Pada 13 Mei hingga awal Juni 1999, pesawat tempur Harrier AV-8B II+ yang dioperasikan dari Giuseppe Garibaldi menjalankan 30 serangan mendadak dengan total 63 jam penerbangan. Pesawat-pesawat tersebut menggunakan bom Mk 82, GBU-16, dan rudal AGM-65 Maverick.
Kapal ini juga terlibat dalam Operasi Restore Hope di Somalia untuk mendukung operasi amfibi kontingen Italia. Pada 1995, Giuseppe Garibaldi kembali dikerahkan ke Somalia guna mendukung kontingen Perserikatan Bangsa-Bangsa (PBB) dalam UNOSOM Task Force.
Dikerahkan dalam Operasi Enduring Freedom
Giuseppe Garibaldi juga pernah digunakan dalam Operasi Enduring Freedom di Afganistan setelah serangan 11 September 2001 dan dimulainya perang melawan teror yang dideklarasikan Presiden Amerika Serikat George W. Bush.

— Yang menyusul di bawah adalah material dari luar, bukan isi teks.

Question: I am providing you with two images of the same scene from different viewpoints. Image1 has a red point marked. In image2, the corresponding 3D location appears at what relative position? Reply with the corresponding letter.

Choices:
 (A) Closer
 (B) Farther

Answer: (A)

Dalam misi tersebut, Giuseppe Garibaldi ditugaskan sebagai kapal komando GRUPNAVIT I atau Grup Angkatan Laut Italia ke-1. Kelompok tersebut juga mencakup kapal Zeffiro, tim patroli, serta kapal pemasok penerbang Etna.
Kelompok itu berlayar dari Taranto pada 18 November 2001. Tugas yang dijalankan mencakup intersepsi, dukungan laut dan udara, serta interdiksi pesawat di Afganistan.
Dengan sejarah operasi militer dan kemampuan tempur tersebut, kedatangan ITS Giuseppe Garibaldi di Tanjung Priok menjadi bagian penting dari proses penerimaan kapal yang disebut akan menjadi kapal induk pertama Indonesia melalui skema hibah pertahanan.